The survival analysis of GDI1, GPX3, and SLC39A8 in the three datasets TCGA, GSE39582, and GSE17538 revealed that SLC39A8 displayed distinct survival outcomes between the high and low expression groups.

Figure 3

Results of correlation analysis between the expression of SLC39A8 and clinical classification indicators. In the GSE39582 dataset, a significant difference was noted in the expression of SLC39A8 among patients with different stages (A) and N-stages (B), but not M-stage (C). The GSE17538 dataset indicated significant variations (P<0.05) in the expression of SLC39A8 between patients at early and late stages (D). In the TCGA dataset, a significant disparity was observed in the expression of SLC39A8 across patients with varying stages (E), N-stages (F), and M-stage (G). Single factor independent prognostic analysis showed that SLC39A8 could serve as an independent prognostic factor for CRC (H-J).

Figure 4

Structural modeling revealed that coumestrol and ZIP8 could form a hydrogen bond of 2.5 Å.

Figure 5

Functional enrichment analysis indicated the involvement of ferroptosis pathway-related genes in CRC development. GO analysis indicated that ZIP8 primarily functions as a transporter (A). Paired differential analysis of ferroptosis pathway-related genes NCOA4 and VDAC2 using TCGA data revealed significant differences between high and low groups.

Figure 6

Cell inhibition and apoptosis analysis results.
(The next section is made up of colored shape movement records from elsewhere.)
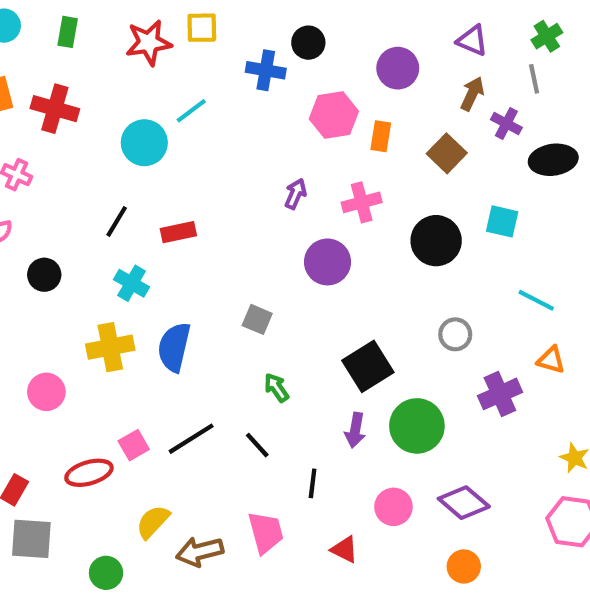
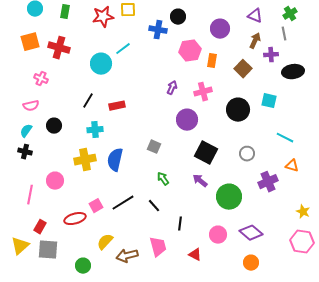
purple cross: (506, 124) -> (271, 55), turned -32
cyan cross: (132, 283) -> (95, 130), turned -35
black square: (368, 366) -> (206, 153), moved, turned -30
purple arrow: (355, 430) -> (200, 181), moved, turned 119

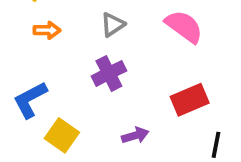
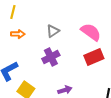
red rectangle: (190, 100) -> (94, 57), moved

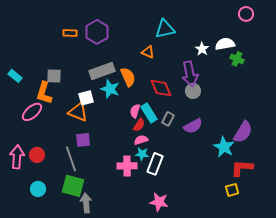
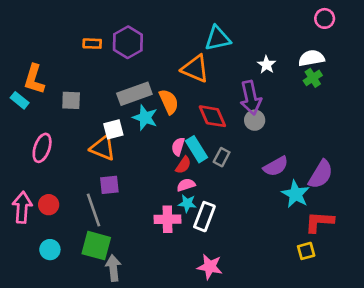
white semicircle: (225, 44) -> (311, 58), moved
orange triangle: (148, 52) -> (195, 69), size x1.6
green cross: (237, 59) -> (313, 78), turned 32
orange L-shape: (44, 93) -> (34, 79), moved
pink ellipse: (32, 112) -> (42, 148), turned -30
purple semicircle: (193, 126) -> (276, 166), moved

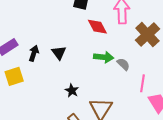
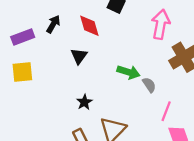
red diamond: (97, 27) -> (89, 26), moved
black arrow: (34, 53) -> (53, 24), moved

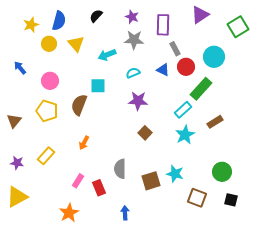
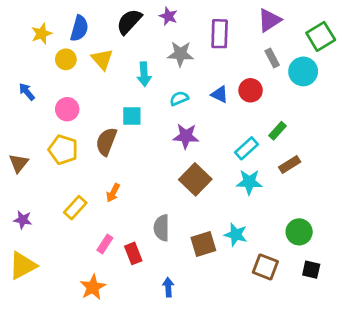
black semicircle: (96, 16) -> (129, 22), size x1.5
purple star: (132, 17) -> (168, 16), moved
gray rectangle: (175, 49) -> (272, 58), moved
cyan arrow: (107, 55) -> (144, 74), turned -72
cyan circle: (214, 57) -> (303, 71), moved
green rectangle: (201, 89) -> (278, 131), moved, size x0.6
brown square: (145, 133) -> (195, 179), size x1.6
cyan star: (185, 135) -> (249, 182), turned 30
yellow rectangle: (46, 156) -> (75, 208), moved

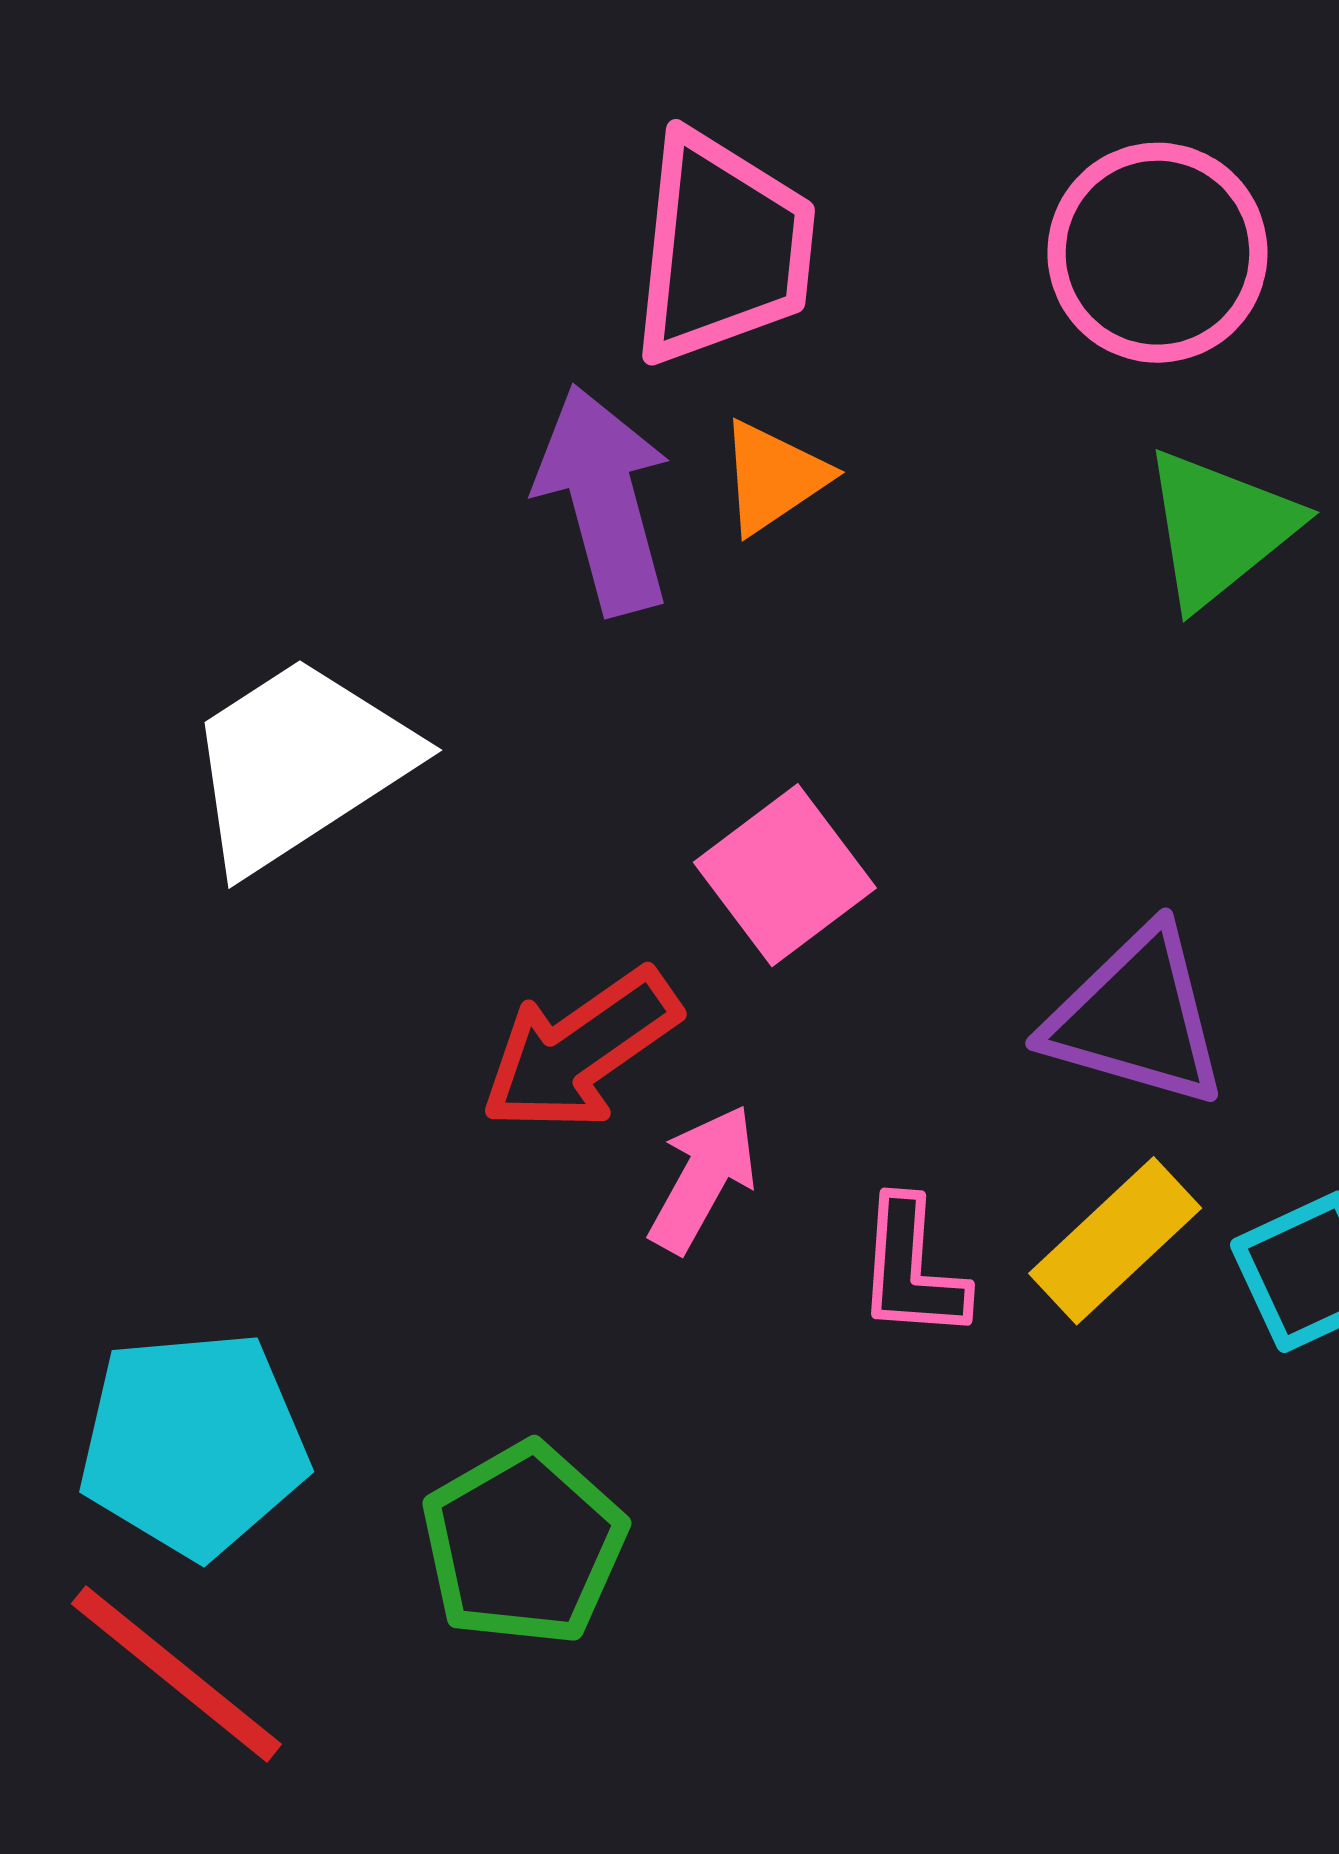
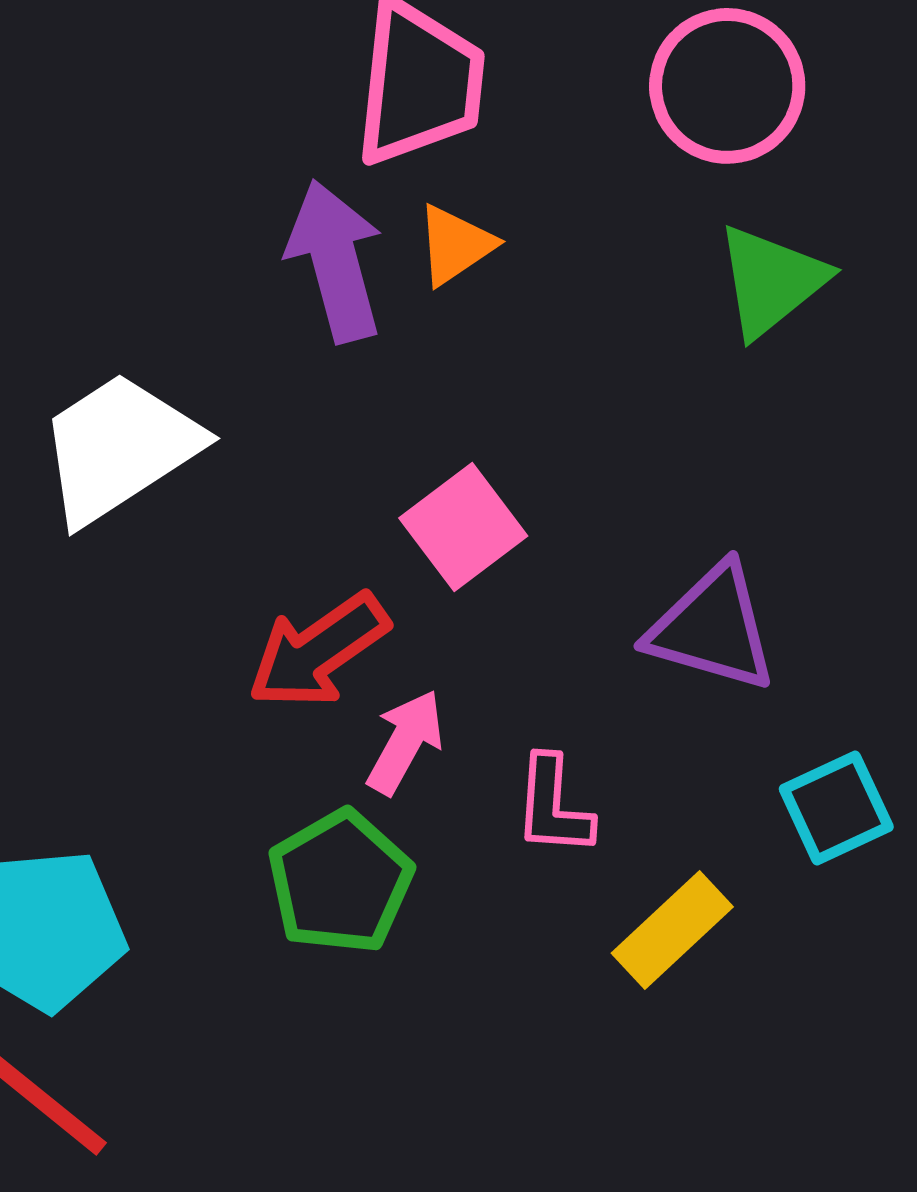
yellow rectangle: (1115, 1241) -> (672, 930), moved
green pentagon: (524, 1544) -> (340, 882), moved

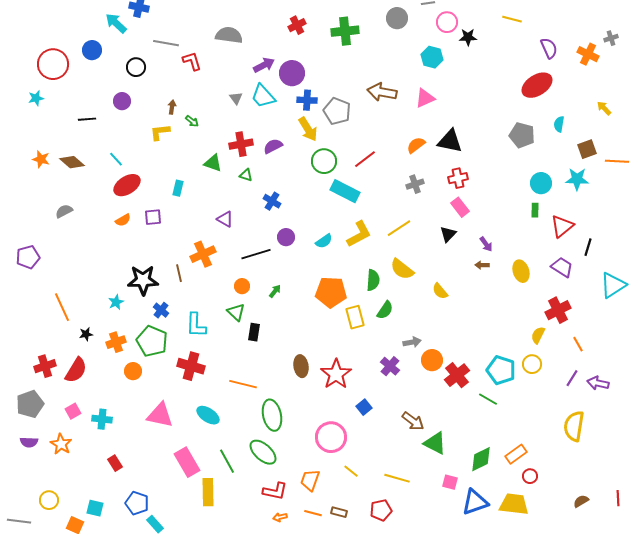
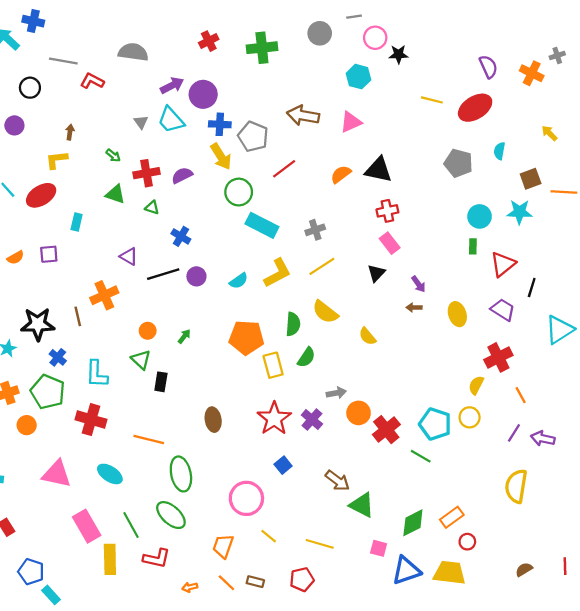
yellow line: (512, 19) -> (432, 100), moved
red L-shape: (192, 61) -> (92, 81), turned -45
green arrow: (192, 121) -> (113, 155), moved
red line: (365, 159) -> (284, 169), moved
gray cross: (415, 184) -> (315, 230), moved
red ellipse: (127, 185) -> (41, 195), moved
black line: (256, 254) -> (163, 274), moved
red star: (336, 374) -> (274, 418), moved
red L-shape: (275, 491) -> (157, 558), moved
orange line: (313, 513) -> (226, 583), turned 30

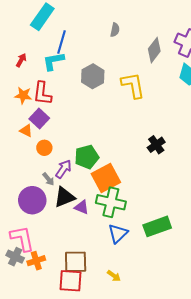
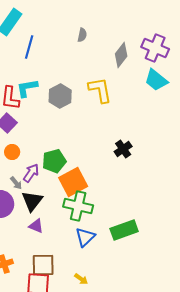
cyan L-shape: (53, 61) -> (27, 88), moved
gray hexagon: (93, 76) -> (60, 96), moved
black triangle: (65, 197) -> (32, 201), turned -30
purple triangle: (82, 207) -> (36, 226), moved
Drug concentration screening using CCK-8 showed better cell inhibition rates of 100 µM coumestrol for 96 hours (A-D). The CCK-8 results show that coumestrol had a weaker inhibitory effect on the normal cell line NCM460 (E). Immunofluorescence staining demonstrates that coumestrol can inhibit the proliferation of CRC cell lines (FG). Immunofluorescence staining suggests that coumestrol could promote apoptosis in CRC cell lines (H). Increased cell apoptosis was noted in both COLO 205 and HCT 116 cells in coumestrol group while compared with the DMSO control group (I-J), ordinate: Comp-Propidium lodide-A:: Propidium lodide-A.

Figure 7

Effects of coumestrol on the expression of ferroptosis pathway genes in CRC cells. Ferrous ions increased in both COLO 205 and HCT 116 cells after coumestrol treatment (A). The RT-PCR (B-C) and Western blot (D-E) analyses revealed that there was an increase in the expression of ferroptosis pathway-related genes, namely SLC39A8, NCOA4, VDAC2, and NOX2, at both the mRNA and protein levels following treatment with coumestrol.

Figure 8

Coumestrol affects ferroptosis pathway in CRC cell lines. SLC39A8 expression decreased at both mRNA (A) and protein levels (B) in both COLO 205 and HCT 116 cell lines after 96 hours of siRNA interference. Coumestrol could not upregulate ferroptosis pathway-related genes in CRC cell lines treated with SLC39A8 interference (C-D).